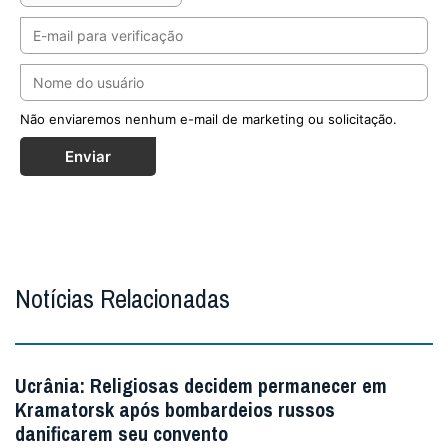
Notícias Relacionadas
Ucrânia: Religiosas decidem permanecer em
Kramatorsk após bombardeios russos
danificarem seu convento
A apenas 30 quilômetros da linha de frente do
conflito, as Servidoras do Senhor e da Virgem de Matará
decidiram permanecer ao lado da população ...
MAIS
São John Henry Newman: 136 anos de sua morte
e o primeiro como Doutor da Igreja
Neste 11 de agosto, celebra-se pela primeira vez o
aniversário da morte do cardeal converso já como Doutor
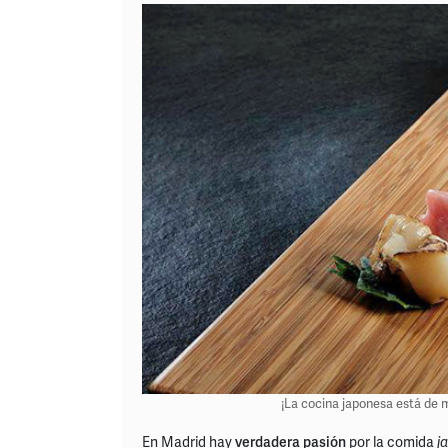
¡La cocina japonesa está de m
En Madrid hay
verdadera pasión
por la comida
j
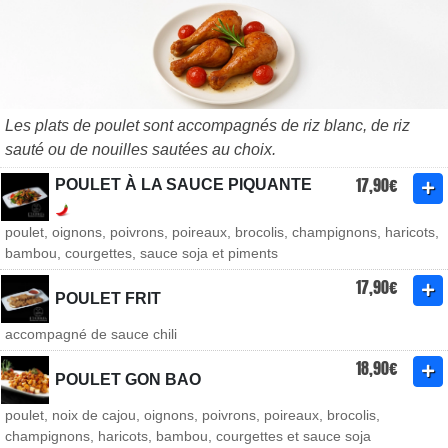
Les plats de poulet sont accompagnés de riz blanc, de riz
sauté ou de nouilles sautées au choix.
17,90€
POULET À LA SAUCE PIQUANTE
poulet, oignons, poivrons, poireaux, brocolis, champignons, haricots,
bambou, courgettes, sauce soja et piments
17,90€
POULET FRIT
accompagné de sauce chili
18,90€
POULET GON BAO
poulet, noix de cajou, oignons, poivrons, poireaux, brocolis,
champignons, haricots, bambou, courgettes et sauce soja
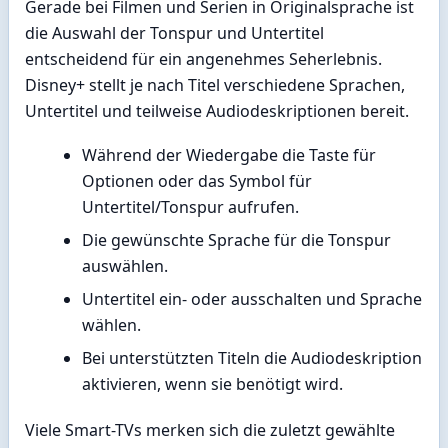
Gerade bei Filmen und Serien in Originalsprache ist
die Auswahl der Tonspur und Untertitel
entscheidend für ein angenehmes Seherlebnis.
Disney+ stellt je nach Titel verschiedene Sprachen,
Untertitel und teilweise Audiodeskriptionen bereit.
Während der Wiedergabe die Taste für
Optionen oder das Symbol für
Untertitel/Tonspur aufrufen.
Die gewünschte Sprache für die Tonspur
auswählen.
Untertitel ein- oder ausschalten und Sprache
wählen.
Bei unterstützten Titeln die Audiodeskription
aktivieren, wenn sie benötigt wird.
Viele Smart-TVs merken sich die zuletzt gewählte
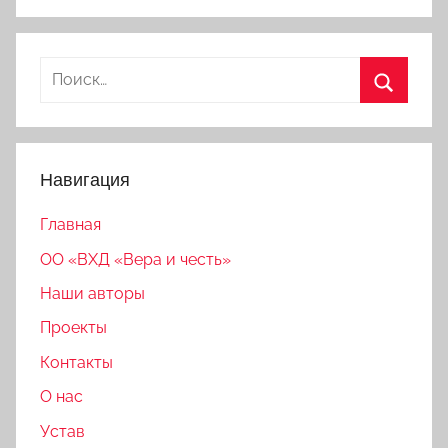
Найти:
Поиск
Навигация
Главная
ОО «ВХД «Вера и честь»
Наши авторы
Проекты
Контакты
О нас
Устав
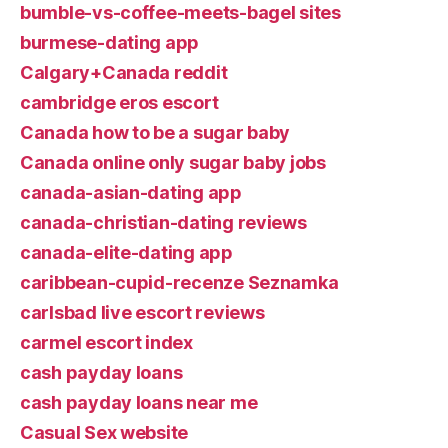
bumble-vs-coffee-meets-bagel sites
burmese-dating app
Calgary+Canada reddit
cambridge eros escort
Canada how to be a sugar baby
Canada online only sugar baby jobs
canada-asian-dating app
canada-christian-dating reviews
canada-elite-dating app
caribbean-cupid-recenze Seznamka
carlsbad live escort reviews
carmel escort index
cash payday loans
cash payday loans near me
Casual Sex website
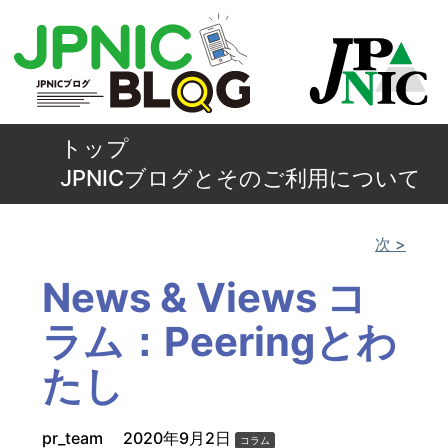
トップ
JPNICブログとそのご利用について
次 >
News & Views コ
ラム：Peeringとわ
たし
pr_team
2020年9月2日
コラム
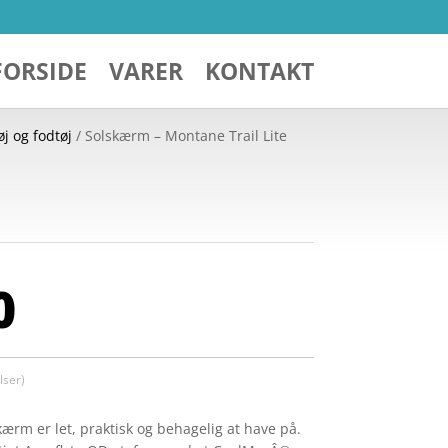
FORSIDE
VARER
KONTAKT
øj og fodtøj
/ Solskærm – Montane Trail Lite
0
ser)
kærm er let, praktisk og behagelig at have på.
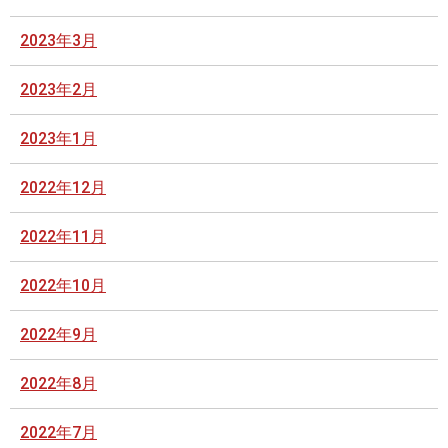
2023年3月
2023年2月
2023年1月
2022年12月
2022年11月
2022年10月
2022年9月
2022年8月
2022年7月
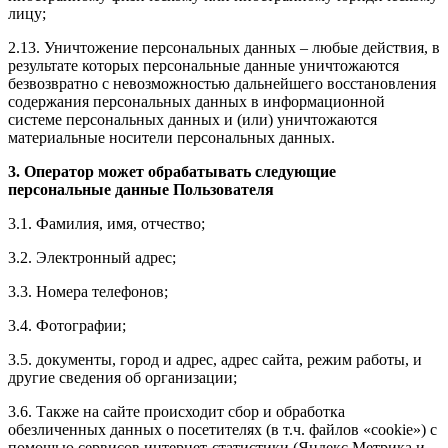
лицу;
2.13. Уничтожение персональных данных – любые действия, в
результате которых персональные данные уничтожаются
безвозвратно с невозможностью дальнейшего восстановления
содержания персональных данных в информационной
системе персональных данных и (или) уничтожаются
материальные носители персональных данных.
3. Оператор может обрабатывать следующие
персональные данные Пользователя
3.1. Фамилия, имя, отчество;
3.2. Электронный адрес;
3.3. Номера телефонов;
3.4. Фотографии;
3.5. документы, город и адрес, адрес сайта, режим работы, и
другие сведения об организации;
3.6. Также на сайте происходит сбор и обработка
обезличенных данных о посетителях (в т.ч. файлов «cookie») с
помощью сервисов интернет-статистики (Яндекс Метрика и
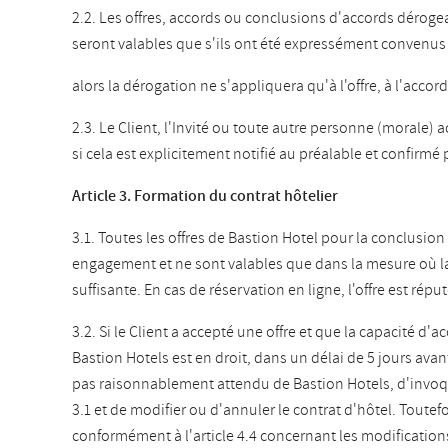
2.2. Les offres, accords ou conclusions d'accords dérog
seront valables que s'ils ont été expressément convenus 
alors la dérogation ne s'appliquera qu'à l'offre, à l'acco
2.3. Le Client, l'Invité ou toute autre personne (morale)
si cela est explicitement notifié au préalable et confirmé 
Article 3. Formation du contrat hôtelier
3.1. Toutes les offres de Bastion Hotel pour la conclusi
engagement et ne sont valables que dans la mesure où la
suffisante. En cas de réservation en ligne, l'offre est réput
3.2. Si le Client a accepté une offre et que la capacité d'a
Bastion Hotels est en droit, dans un délai de 5 jours avant
pas raisonnablement attendu de Bastion Hotels, d'invoquer
3.1 et de modifier ou d'annuler le contrat d'hôtel. Toute
conformément à l'article 4.4 concernant les modification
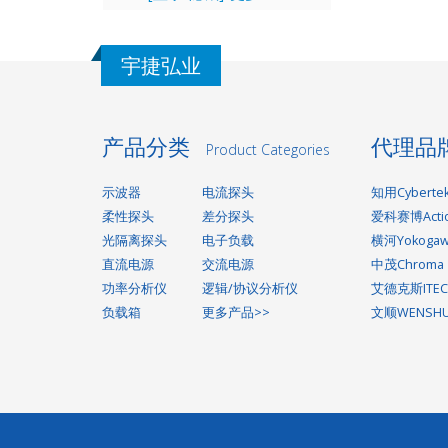
宇捷弘业
产品分类
代理品
Product Categories
示波器
电流探头
知用Cyberte
柔性探头
差分探头
爱科赛博Acti
光隔离探头
电子负载
横河Yokoga
直流电源
交流电源
中茂Chroma
功率分析仪
逻辑/协议分析仪
艾德克斯ITEC
负载箱
更多产品>>
文顺WENSH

___

→ Exercise
Where an entry includes an image, skip the image and return everything else exactly.

→ Answer to the exercise
Notícias Relacionadas
Ucrânia: Religiosas decidem permanecer em
Kramatorsk após bombardeios russos
danificarem seu convento
A apenas 30 quilômetros da linha de frente do
conflito, as Servidoras do Senhor e da Virgem de Matará
decidiram permanecer ao lado da população ...
MAIS
São John Henry Newman: 136 anos de sua morte
e o primeiro como Doutor da Igreja
Neste 11 de agosto, celebra-se pela primeira vez o
aniversário da morte do cardeal converso já como Doutor
¡La cocina japonesa está de m
En Madrid hay
verdadera pasión
por la comida
j
Les plats de poulet sont accompagnés de riz blanc, de riz
sauté ou de nouilles sautées au choix.
17,90€
POULET À LA SAUCE PIQUANTE
poulet, oignons, poivrons, poireaux, brocolis, champignons, haricots,
bambou, courgettes, sauce soja et piments
17,90€
POULET FRIT
accompagné de sauce chili
18,90€
POULET GON BAO
poulet, noix de cajou, oignons, poivrons, poireaux, brocolis,
champignons, haricots, bambou, courgettes et sauce soja
Gerade bei Filmen und Serien in Originalsprache ist
die Auswahl der Tonspur und Untertitel
entscheidend für ein angenehmes Seherlebnis.
Disney+ stellt je nach Titel verschiedene Sprachen,
Untertitel und teilweise Audiodeskriptionen bereit.
Während der Wiedergabe die Taste für
Optionen oder das Symbol für
Untertitel/Tonspur aufrufen.
Die gewünschte Sprache für die Tonspur
auswählen.
Untertitel ein- oder ausschalten und Sprache
wählen.
Bei unterstützten Titeln die Audiodeskription
aktivieren, wenn sie benötigt wird.
Viele Smart-TVs merken sich die zuletzt gewählte
Найти:
Поиск
Навигация
Главная
ОО «ВХД «Вера и честь»
Наши авторы
Проекты
Контакты
О нас
Устав
bumble-vs-coffee-meets-bagel sites
burmese-dating app
Calgary+Canada reddit
cambridge eros escort
Canada how to be a sugar baby
Canada online only sugar baby jobs
canada-asian-dating app
canada-christian-dating reviews
canada-elite-dating app
caribbean-cupid-recenze Seznamka
carlsbad live escort reviews
carmel escort index
cash payday loans
cash payday loans near me
Casual Sex website
トップ
JPNICブログとそのご利用について
次 >
News & Views コ
ラム：Peeringとわ
たし
pr_team
2020年9月2日
コラム
FORSIDE
VARER
KONTAKT
øj og fodtøj
/ Solskærm – Montane Trail Lite
0
ser)
kærm er let, praktisk og behagelig at have på.
2023年3月
2023年2月
2023年1月
2022年12月
2022年11月
2022年10月
2022年9月
2022年8月
2022年7月
лицу;
2.13. Уничтожение персональных данных – любые действия, в
результате которых персональные данные уничтожаются
безвозвратно с невозможностью дальнейшего восстановления
содержания персональных данных в информационной
системе персональных данных и (или) уничтожаются
материальные носители персональных данных.
3. Оператор может обрабатывать следующие
персональные данные Пользователя
3.1. Фамилия, имя, отчество;
3.2. Электронный адрес;
3.3. Номера телефонов;
3.4. Фотографии;
3.5. документы, город и адрес, адрес сайта, режим работы, и
другие сведения об организации;
3.6. Также на сайте происходит сбор и обработка
обезличенных данных о посетителях (в т.ч. файлов «cookie») с
помощью сервисов интернет-статистики (Яндекс Метрика и
2.2. Les offres, accords ou conclusions d'accords dérog
seront valables que s'ils ont été expressément convenus 
alors la dérogation ne s'appliquera qu'à l'offre, à l'acco
2.3. Le Client, l'Invité ou toute autre personne (morale)
si cela est explicitement notifié au préalable et confirmé 
Article 3. Formation du contrat hôtelier
3.1. Toutes les offres de Bastion Hotel pour la conclusi
engagement et ne sont valables que dans la mesure où la
suffisante. En cas de réservation en ligne, l'offre est réput
3.2. Si le Client a accepté une offre et que la capacité d'a
Bastion Hotels est en droit, dans un délai de 5 jours avant
pas raisonnablement attendu de Bastion Hotels, d'invoquer
3.1 et de modifier ou d'annuler le contrat d'hôtel. Toute
conformément à l'article 4.4 concernant les modification
宇捷弘业
产品分类
代理品
Product Categories
示波器
电流探头
知用Cyberte
柔性探头
差分探头
爱科赛博Acti
光隔离探头
电子负载
横河Yokoga
直流电源
交流电源
中茂Chroma
功率分析仪
逻辑/协议分析仪
艾德克斯ITEC
负载箱
更多产品>>
文顺WENSH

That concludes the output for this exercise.